48 de Sishira, año 198

“Hoy no ha pasado nada interesante”… Si hace unos días estaba deseando que pasase algo para no escribir eso, hoy desearía poder escribirlo y seguir haciendo el vago.

Tal y como escribí, el otro día me puse a pescar. El tiempo fue pasando y pasando y se hizo de noche, de modo que todos se acostaron excepto yo, que me quedé pescando mientras hacía la primera guardia.

Era una noche tranquila, muy tranquila... demasiado tal vez, y tanta tranquilidad me estaba poniendo nervioso aunque parezca una tontería. Era como la calma del ojo del huracán, como cuando una madre te llama tan dulcemente que sabes que te va a caer una buena, solo que con tu madre sabes dónde está el peligro y en la oscuridad de la noche no.

Estaba tenso, mucho, atento a cada sonido. Algo se movió en el agua, la madera del barco crujió, una pequeña ola chocó contra el casco, volvió a sonar el agua, y de pronto sentí una fuerza tremenda tirando de mí a través de la caña. ¡Algo muy gordo había picado el anzuelo! Me levanté y puse un pie en la barandilla del barco para poder hacer más fuerza. Estiré y recogí un poco de carrete, pero aquel bichejo se resistía. Tiré y tiré con todas mis fuerzas pero aquel animal parecía estar anclado al agua, porque apenas conseguí moverlo. Aún así no me rendí y seguí tirando más fuerte hasta que noté que la tensión desapareció de repente y el hilo de la caña se holgó. “Se ha escapado”, pensé un poco triste, y mientras suspiraba el hilo se tensó de pronto y sentí un fuerte tirón que me hizo caer al agua. ¡Menudo susto me llevé! ¡Con el peso de la ropa, las botas e Ybuflow casi me ahogo! Por suerte pude agarrarme a un cabo suelto que colgaba de la cubierta.
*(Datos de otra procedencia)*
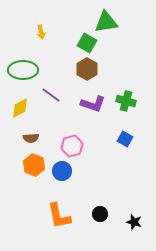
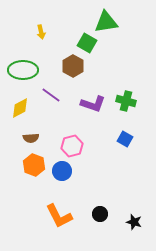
brown hexagon: moved 14 px left, 3 px up
orange L-shape: rotated 16 degrees counterclockwise
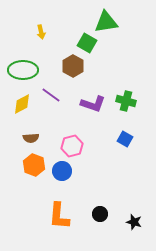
yellow diamond: moved 2 px right, 4 px up
orange L-shape: rotated 32 degrees clockwise
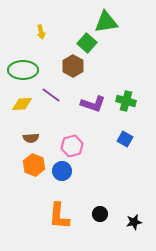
green square: rotated 12 degrees clockwise
yellow diamond: rotated 25 degrees clockwise
black star: rotated 28 degrees counterclockwise
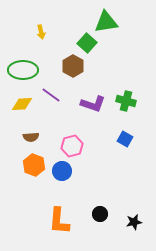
brown semicircle: moved 1 px up
orange L-shape: moved 5 px down
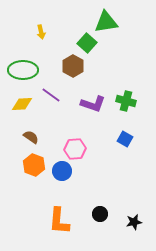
brown semicircle: rotated 140 degrees counterclockwise
pink hexagon: moved 3 px right, 3 px down; rotated 10 degrees clockwise
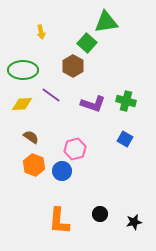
pink hexagon: rotated 10 degrees counterclockwise
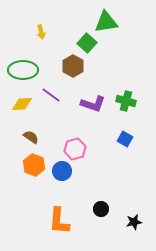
black circle: moved 1 px right, 5 px up
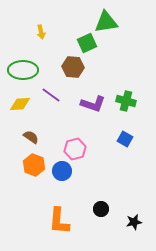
green square: rotated 24 degrees clockwise
brown hexagon: moved 1 px down; rotated 25 degrees counterclockwise
yellow diamond: moved 2 px left
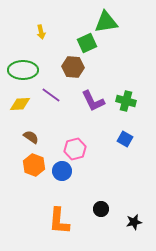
purple L-shape: moved 3 px up; rotated 45 degrees clockwise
Mientras luchaba por seguir agarrado al cabo, aquella incómoda tensión volvió a invadir mis sentidos. Tal vez aquel animal era un depredador hambriento y había decidido convertirme en su cena, lo cual suponía un gran problema para mí, ya que debido a la velocidad del barco estaba siendo arrastrado por el agua como una persona arrastrada por un caballo a todo galope (solo que a eso habría que añadirle el agua que luchaba frenética por colarse en mis pulmones), así que si aquel bichejo decidía atacarme no iba a poder ofrecer resistencia.

Ocupado como estaba en luchar por mi vida, cuando conseguí subir por la cuerda y vi lo que sucedía en cubierta ya era tarde para hacer cualquier cosa. Por el lado contrario al que me encontraba había aparecido un barco un poco más grande que el nuestro que ondeaba una oscura bandera pirata, y sus tripulantes ya nos habían abordado y tenían a Escarlata y a Aëstin amordazados e inconscientes (de Zippo ni rastro). Mientras pensaba en qué hacer para ayudarles, oí un fuerte golpe y sentí un gran dolor en la cabeza mientras caía en una profunda oscuridad.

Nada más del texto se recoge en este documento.